DATA IN THIS EXERCISE
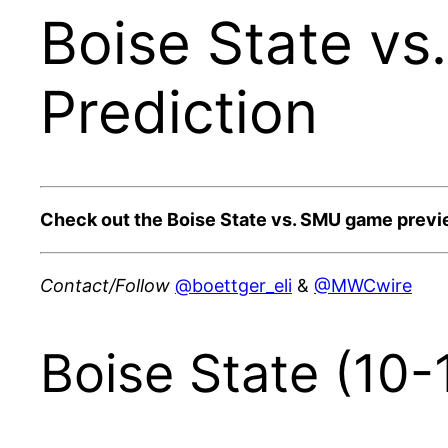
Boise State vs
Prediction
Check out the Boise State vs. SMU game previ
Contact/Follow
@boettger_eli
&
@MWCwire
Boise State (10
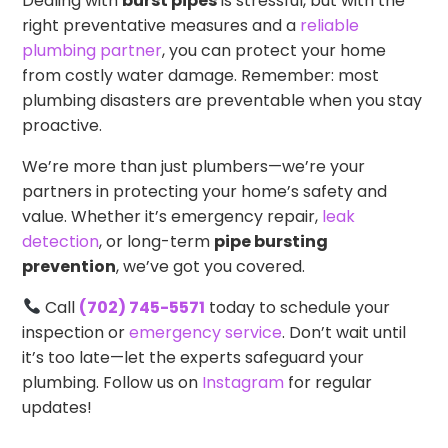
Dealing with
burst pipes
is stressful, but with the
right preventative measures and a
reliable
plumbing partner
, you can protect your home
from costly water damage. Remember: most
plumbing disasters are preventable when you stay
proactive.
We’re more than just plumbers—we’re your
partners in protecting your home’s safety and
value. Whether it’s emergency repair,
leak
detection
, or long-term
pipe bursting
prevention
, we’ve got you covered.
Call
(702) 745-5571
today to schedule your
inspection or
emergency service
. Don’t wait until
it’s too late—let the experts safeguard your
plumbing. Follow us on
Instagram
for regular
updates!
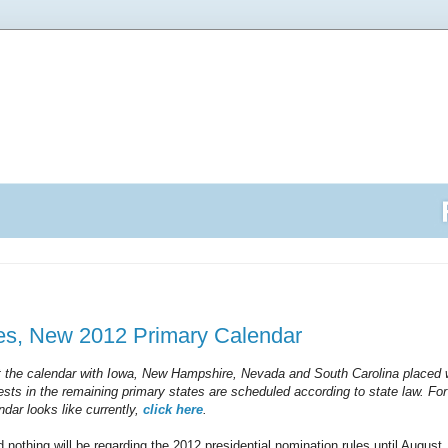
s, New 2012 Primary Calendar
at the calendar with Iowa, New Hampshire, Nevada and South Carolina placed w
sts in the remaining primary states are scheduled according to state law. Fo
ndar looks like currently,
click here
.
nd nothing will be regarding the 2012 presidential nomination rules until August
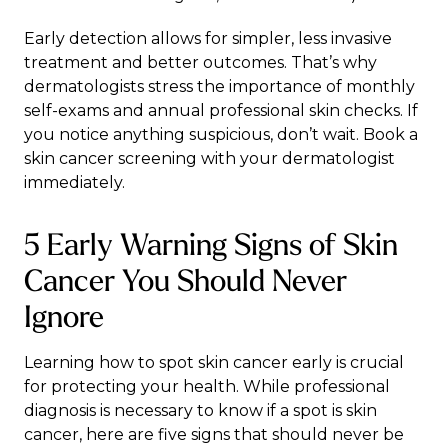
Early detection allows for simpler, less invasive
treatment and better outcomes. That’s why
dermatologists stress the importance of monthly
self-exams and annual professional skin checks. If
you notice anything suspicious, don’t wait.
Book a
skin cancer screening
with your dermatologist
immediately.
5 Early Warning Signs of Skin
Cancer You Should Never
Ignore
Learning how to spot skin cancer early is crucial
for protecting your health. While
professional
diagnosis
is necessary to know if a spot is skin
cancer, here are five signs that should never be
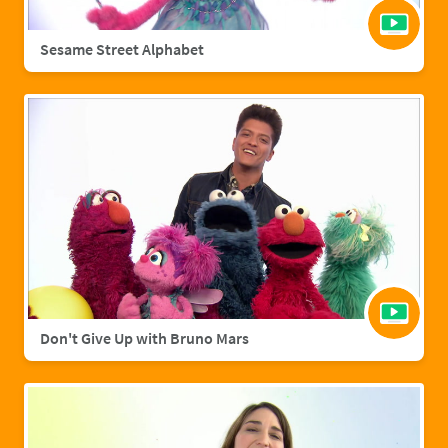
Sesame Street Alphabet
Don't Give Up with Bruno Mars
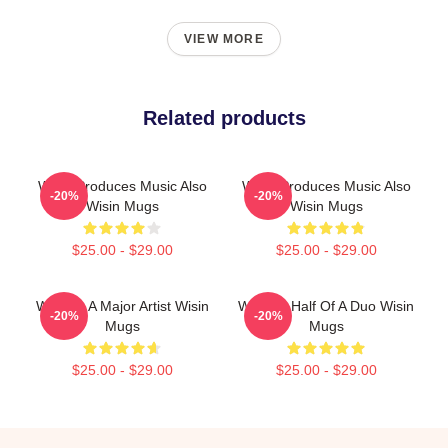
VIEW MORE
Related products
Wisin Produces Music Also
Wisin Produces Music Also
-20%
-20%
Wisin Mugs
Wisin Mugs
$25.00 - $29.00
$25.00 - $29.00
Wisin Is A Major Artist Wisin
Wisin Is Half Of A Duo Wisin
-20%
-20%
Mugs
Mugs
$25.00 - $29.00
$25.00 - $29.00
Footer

PROMPT
For each line above that contains the word "Boise", give the line as it is written.

SOLVED PROBLEM
Boise State vs
Check out the Boise State vs. SMU game previ
Boise State (10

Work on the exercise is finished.